There are now two problems--space to run the school and staffing!!
A week after announcing that an Edgewater charter school would be shuttered, its divided leadership last night formally voted for the school to remain open in a stunning turnaround.

But the 3-2 vote by the board of KIPP Harbor Academy left more questions than answers: Where the school would operate? Who would be its principal? And who would staff it since 10 of the 12 teachers have found new jobs?

"We have two teachers and one staff person. ... We're in a very difficult position," said Steve Mancini, a spokesman for the acclaimed Knowledge is Power Program, or KIPP.

The decision to stay open, which came over the objections of Principal Jallon Brown, appears to keep the Harbor Academy from becoming the first among 52 KIPP schools to close because of lack of space.
So with a little less than two months before the school is to re-open, KIPP Harbor Academy lacks teachers and lacks a place to hold classes.
To keep up with the national model that calls for adding a grade a year until it has fifth through eighth grades, KIPP asked the county school board in April to lease space at Annapolis Middle School.

It has more than 900 empty seats, while KIPP needed to house 120 fifth- and sixth-graders and the expected incoming seventh-grade class of nearly 90.

The school board, however, said it needed the classrooms at Annapolis Middle for new programs and overflow space during future renovations of nearby schools.

KIPP maintained its search, pleading with churches and shopping centers, without success. Discouraged, it sent to parents a note June 20 abruptly announcing the school's immediate closure. That prompted panic - and anger - among parents and the staff.
Despite the fact that charter schools operate independent of teh bureaucratic rules that govern traditional public schools, charters have to walk through a minefield of political posturing and beg for space to hold classes. KIPP Harbor Academy's experiences are not all that new and because of all the politics surrouding the existence of charters, it is likely to face other obstacles as well.

One sort of political posturing still exists--the racial aspects.

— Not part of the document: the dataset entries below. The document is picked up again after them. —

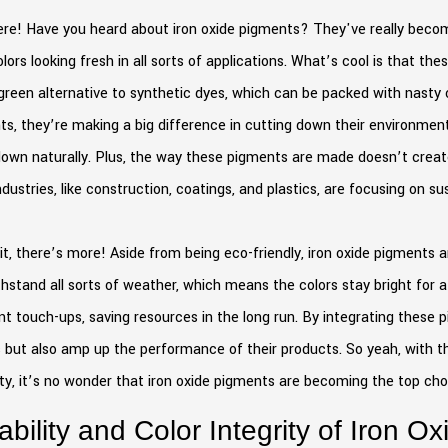
re! Have you heard about iron oxide pigments? They've really become 
lors looking fresh in all sorts of applications. What’s cool is that 
green alternative to synthetic dyes, which can be packed with nasty
s, they’re making a big difference in cutting down their environmenta
own naturally. Plus, the way these pigments are made doesn’t create
dustries, like construction, coatings, and plastics, are focusing on su
t, there’s more! Aside from being eco-friendly, iron oxide pigments 
hstand all sorts of weather, which means the colors stay bright for a
t touch-ups, saving resources in the long run. By integrating these pi
 but also amp up the performance of their products. So yeah, with 
ity, it’s no wonder that iron oxide pigments are becoming the top ch
ability and Color Integrity of Iron O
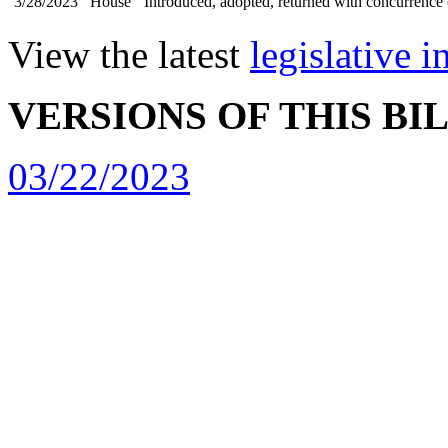
3/28/2023
House
Introduced, adopted, returned with concurrence 
View the latest
legislative 
VERSIONS OF THIS BI
03/22/2023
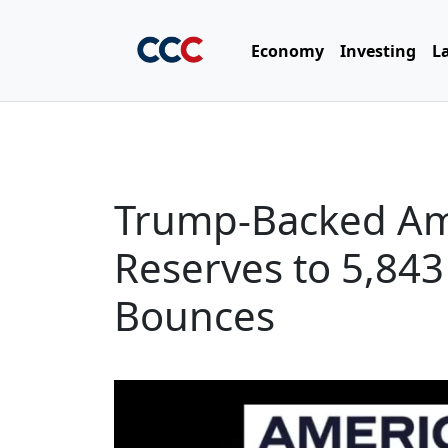
Economy
Investing
L
Trump-Backed Ame
Reserves to 5,843
Bounces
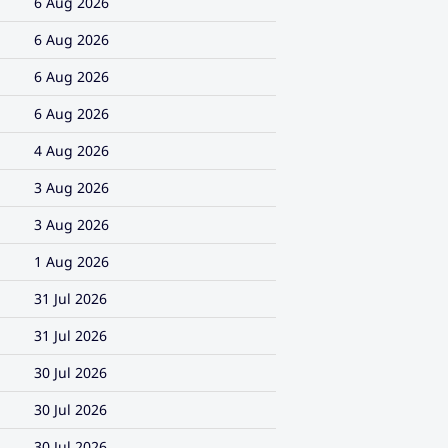
6 Aug 2026
6 Aug 2026
6 Aug 2026
6 Aug 2026
4 Aug 2026
3 Aug 2026
3 Aug 2026
1 Aug 2026
31 Jul 2026
31 Jul 2026
30 Jul 2026
30 Jul 2026
30 Jul 2026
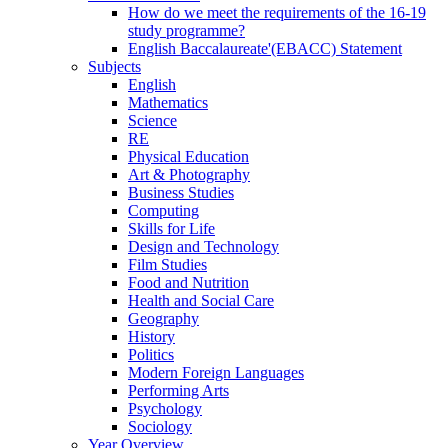
How do we meet the requirements of the 16-19
study programme?
English Baccalaureate'(EBACC) Statement
Subjects
English
Mathematics
Science
RE
Physical Education
Art & Photography
Business Studies
Computing
Skills for Life
Design and Technology
Film Studies
Food and Nutrition
Health and Social Care
Geography
History
Politics
Modern Foreign Languages
Performing Arts
Psychology
Sociology
Year Overview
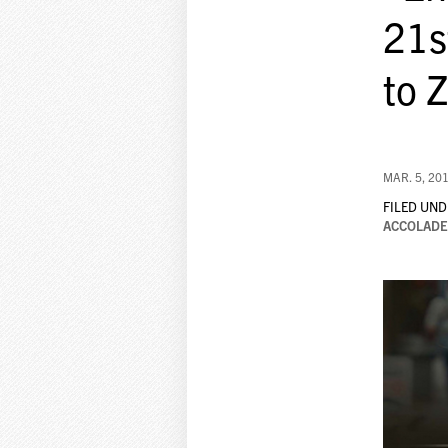
21s
to 
MAR. 5, 20
FILED UND
ACCOLADE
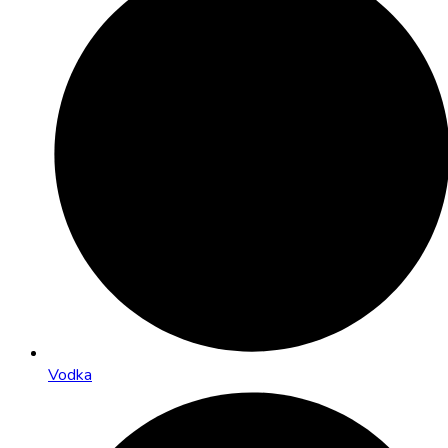
Vodka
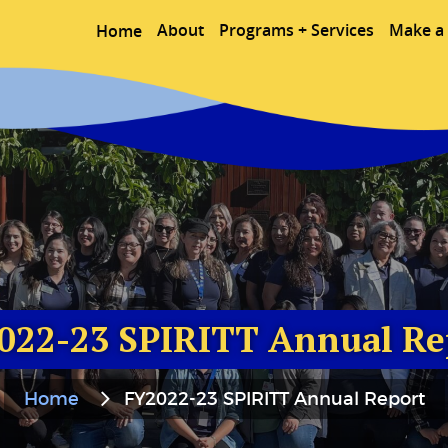
About
Programs + Services
Make a 
Home
022-23 SPIRITT Annual Re
Home
FY2022-23 SPIRITT Annual Report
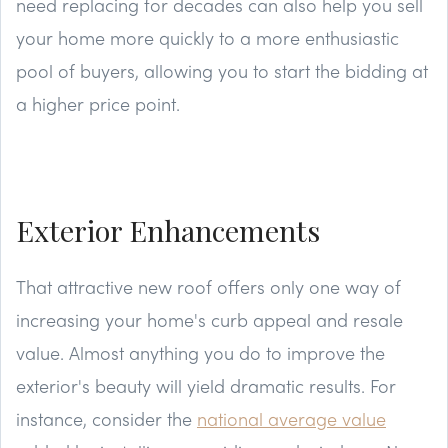
need replacing for decades can also help you sell
your home more quickly to a more enthusiastic
pool of buyers, allowing you to start the bidding at
a higher price point.
Exterior Enhancements
That attractive new roof offers only one way of
increasing your home's curb appeal and resale
value. Almost anything you do to improve the
exterior's beauty will yield dramatic results. For
instance, consider the
national average value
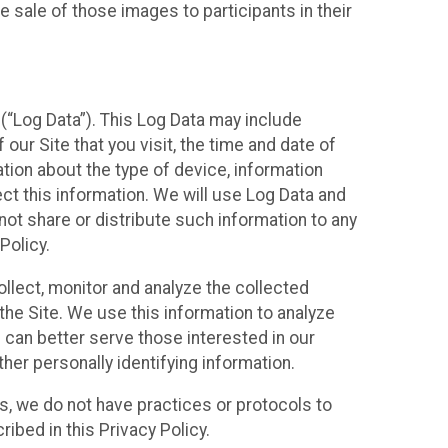
 sale of those images to participants in their
(“Log Data”). This Log Data may include
our Site that you visit, the time and date of
ation about the type of device, information
ect this information. We will use Log Data and
ot share or distribute such information to any
Policy.
ollect, monitor and analyze the collected
 the Site. We use this information to analyze
 can better serve those interested in our
her personally identifying information.
ies, we do not have practices or protocols to
ibed in this Privacy Policy.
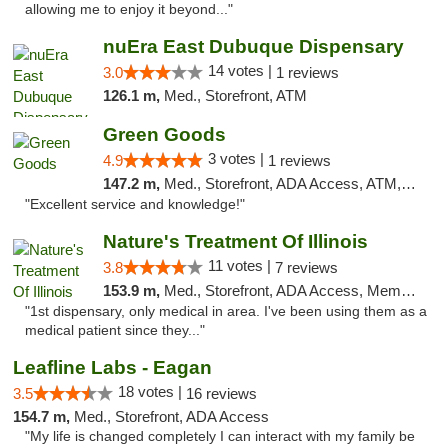
allowing me to enjoy it beyond..."
nuEra East Dubuque Dispensary
14 votes |
3.0
1 reviews
126.1 m,
Med., Storefront, ATM
Green Goods
3 votes |
4.9
1 reviews
147.2 m,
Med., Storefront, ADA Access, ATM, Pickup
"Excellent service and knowledge!"
Nature's Treatment Of Illinois
11 votes |
3.8
7 reviews
153.9 m,
Med., Storefront, ADA Access, Member Application Required
"1st dispensary, only medical in area. I've been using them as a
medical patient since they..."
Leafline Labs - Eagan
18 votes |
3.5
16 reviews
154.7 m,
Med., Storefront, ADA Access
"My life is changed completely I can interact with my family be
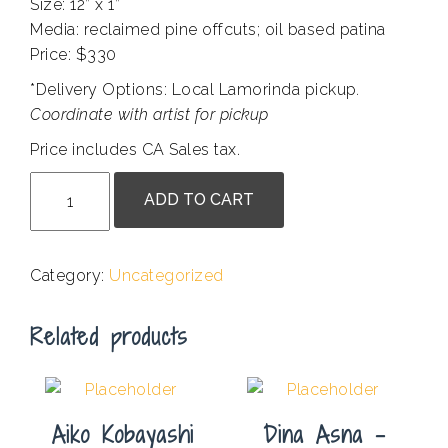
Size: 12” x 1”
Media: reclaimed pine offcuts; oil based patina
Price: $330
*Delivery Options: Local Lamorinda pickup
.
Coordinate with artist for pickup
Price includes CA Sales tax.
Amorite
ADD TO CART
#1
quantity
Category:
Uncategorized
Related products
Aiko Kobayashi
Dina Asna –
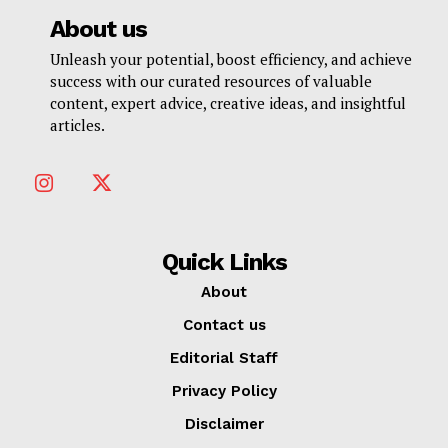
About us
Unleash your potential, boost efficiency, and achieve
success with our curated resources of valuable
content, expert advice, creative ideas, and insightful
articles.
Quick Links
About
Contact us
Editorial Staff
Privacy Policy
Disclaimer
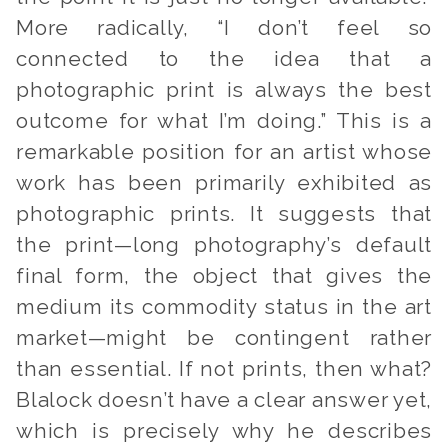
More radically, “I don’t feel so
connected to the idea that a
photographic print is always the best
outcome for what I’m doing.” This is a
remarkable position for an artist whose
work has been primarily exhibited as
photographic prints. It suggests that
the print—long photography’s default
final form, the object that gives the
medium its commodity status in the art
market—might be contingent rather
than essential. If not prints, then what?
Blalock doesn’t have a clear answer yet,
which is precisely why he describes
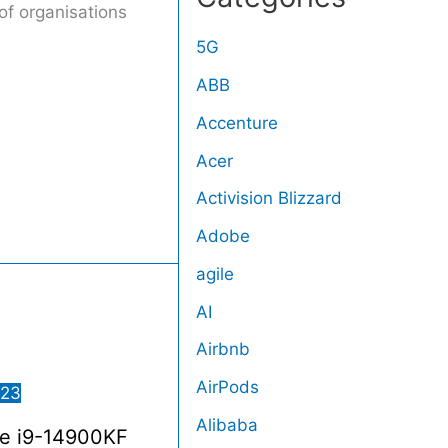
of organisations
5G
ABB
Accenture
Acer
Activision Blizzard
Adobe
agile
AI
Airbnb
AirPods
023
Alibaba
re i9-14900KF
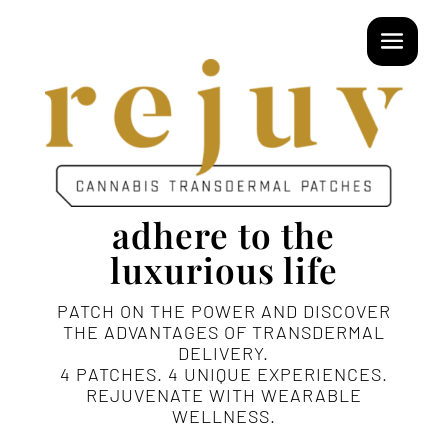
adhere to the
luxurious life
PATCH ON THE POWER AND DISCOVER
THE ADVANTAGES OF TRANSDERMAL
DELIVERY.
4 PATCHES. 4 UNIQUE EXPERIENCES.
REJUVENATE WITH WEARABLE
WELLNESS.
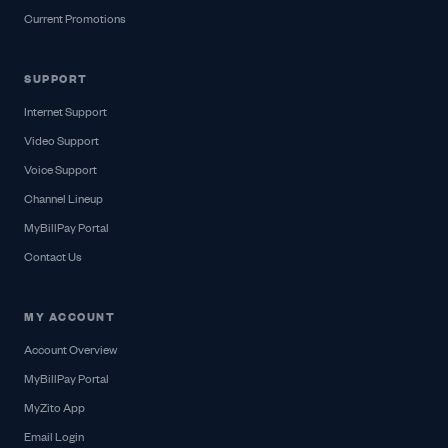
Current Promotions
SUPPORT
Internet Support
Video Support
Voice Support
Channel Lineup
MyBillPay Portal
Contact Us
MY ACCOUNT
Account Overview
MyBillPay Portal
MyZito App
Email Login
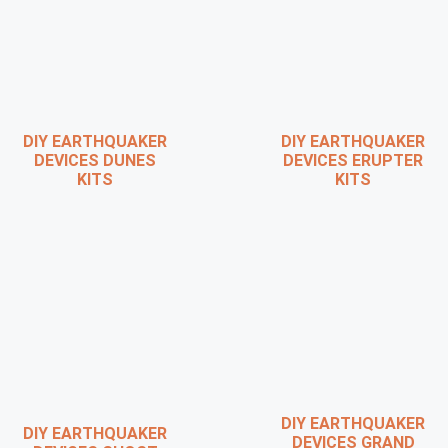
DIY EARTHQUAKER
DIY EARTHQUAKER
DEVICES DUNES
DEVICES ERUPTER
KITS
KITS
DIY EARTHQUAKER
DIY EARTHQUAKER
DEVICES GRAND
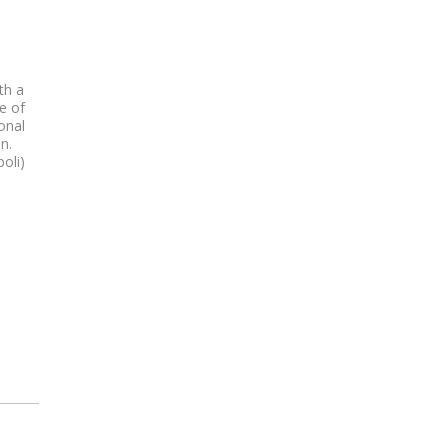
th a
e of
onal
n.
oli)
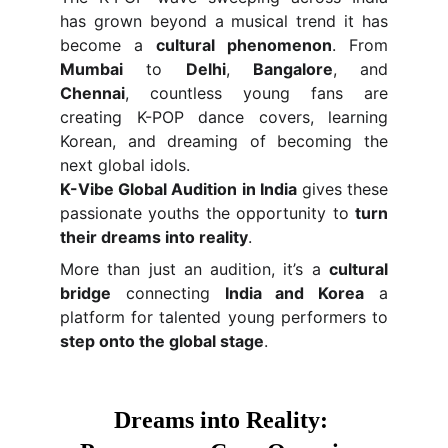
has grown beyond a musical trend it has
become a
cultural phenomenon
. From
Mumbai
to
Delhi
,
Bangalore
, and
Chennai
, countless young fans are
creating K-POP dance covers, learning
Korean, and dreaming of becoming the
next global idols.
K-Vibe Global Audition in India
gives these
passionate youths the opportunity to
turn
their dreams into reality
.
More than just an audition, it’s a
cultural
bridge
connecting
India and Korea
a
platform for talented young performers to
step onto the global stage
.
Dreams into Reality: 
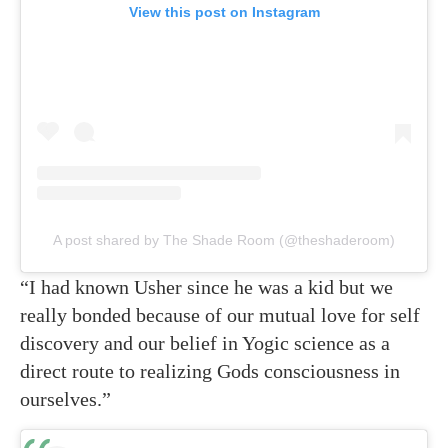
View this post on Instagram
A post shared by The Shade Room (@theshaderoom)
“I had known Usher since he was a kid but we
really bonded because of our mutual love for self
discovery and our belief in Yogic science as a
direct route to realizing Gods consciousness in
ourselves.”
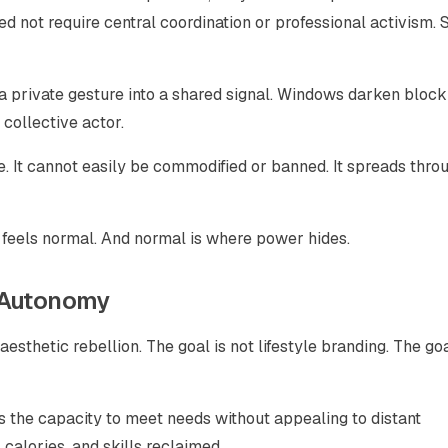
d not require central coordination or professional activism. 
 a private gesture into a shared signal. Windows darken block
collective actor.
ple. It cannot easily be commodified or banned. It spreads thro
 feels normal. And normal is where power hides.
l Autonomy
esthetic rebellion. The goal is not lifestyle branding. The goa
 the capacity to meet needs without appealing to distant
, calories, and skills reclaimed.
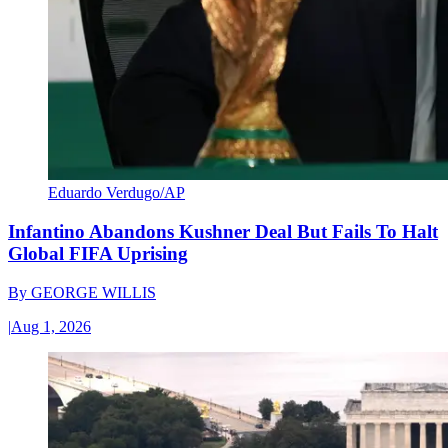
Eduardo Verdugo/AP
Infantino Abandons Kushner Deal But Fails To Halt
Global FIFA Uprising
By
GEORGE WILLIS
|
Aug 1, 2026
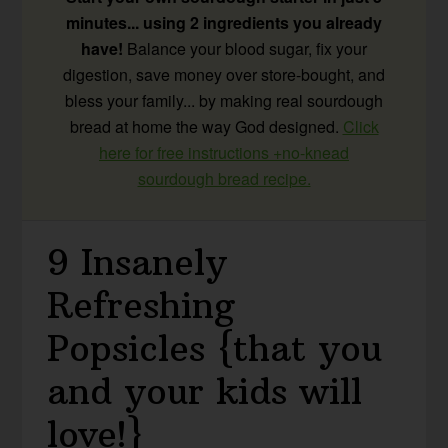
minutes... using 2 ingredients you already
have!
Balance your blood sugar, fix your
digestion, save money over store-bought, and
bless your family... by making real sourdough
bread at home the way God designed.
Click
here for free instructions +no-knead
sourdough bread recipe.
9 Insanely
Refreshing
Popsicles {that you
and your kids will
love!}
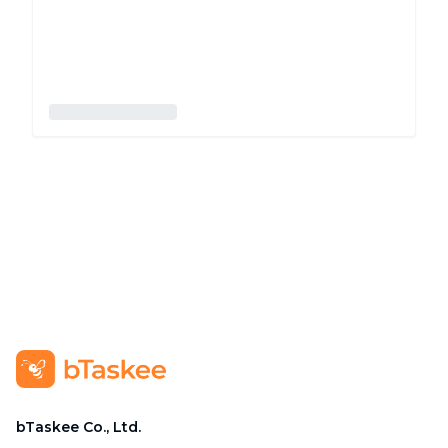
bTaskee Co., Ltd.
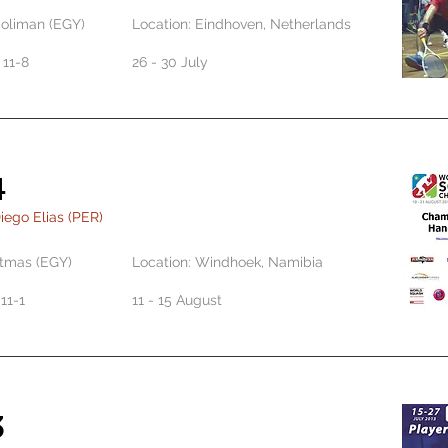
Soliman (EGY)
Location: Eindhoven, Netherlands
, 11-8
26 - 30 July
4
iego Elias (PER)
tmas (EGY)
Location: Windhoek, Namibia
, 11-1
11 - 15 August
3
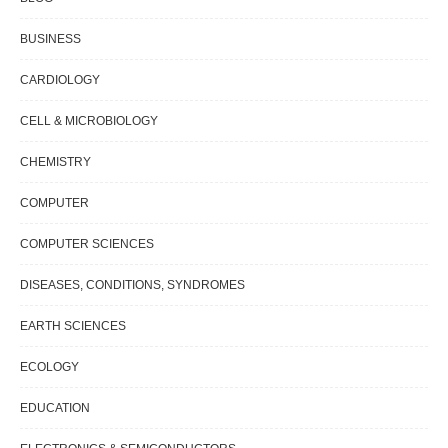
BUSINESS
CARDIOLOGY
CELL & MICROBIOLOGY
CHEMISTRY
COMPUTER
COMPUTER SCIENCES
DISEASES, CONDITIONS, SYNDROMES
EARTH SCIENCES
ECOLOGY
EDUCATION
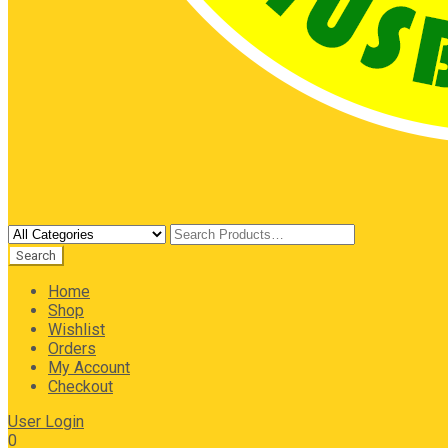
Home
Shop
Wishlist
Orders
My Account
Checkout
User Login
0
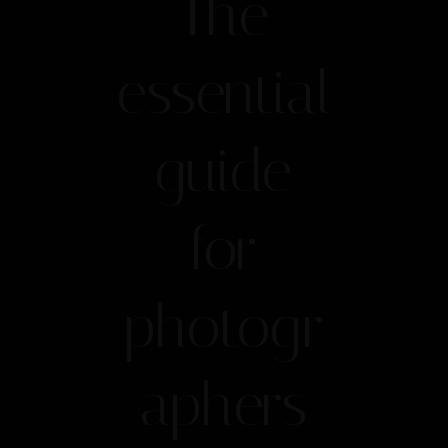
The
essential
guide
for
photogr
aphers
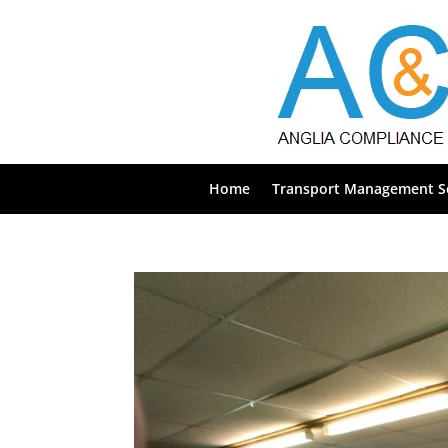
Home
Transport Management Se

Like most charter schools in Maryland, KIPP Harbor Academy has a largely minority and poor student body:
"If this was over a bunch of white middle-class children, I guarantee you we wouldn't be facing this," said Kate Finley, a former teacher who has accepted a new job with a KIPP school in Washington. "My leaving had nothing to do with the parents, teachers or kids at Harbor Academy. I couldn't stay and work for a district that would treat its own staff and teachers this way."
Parents and community leaders are still not sure what happened or what the plan of action will be, but Finley may be right, if this were kids like the school boards kids, a plan would have been developed and in place by now.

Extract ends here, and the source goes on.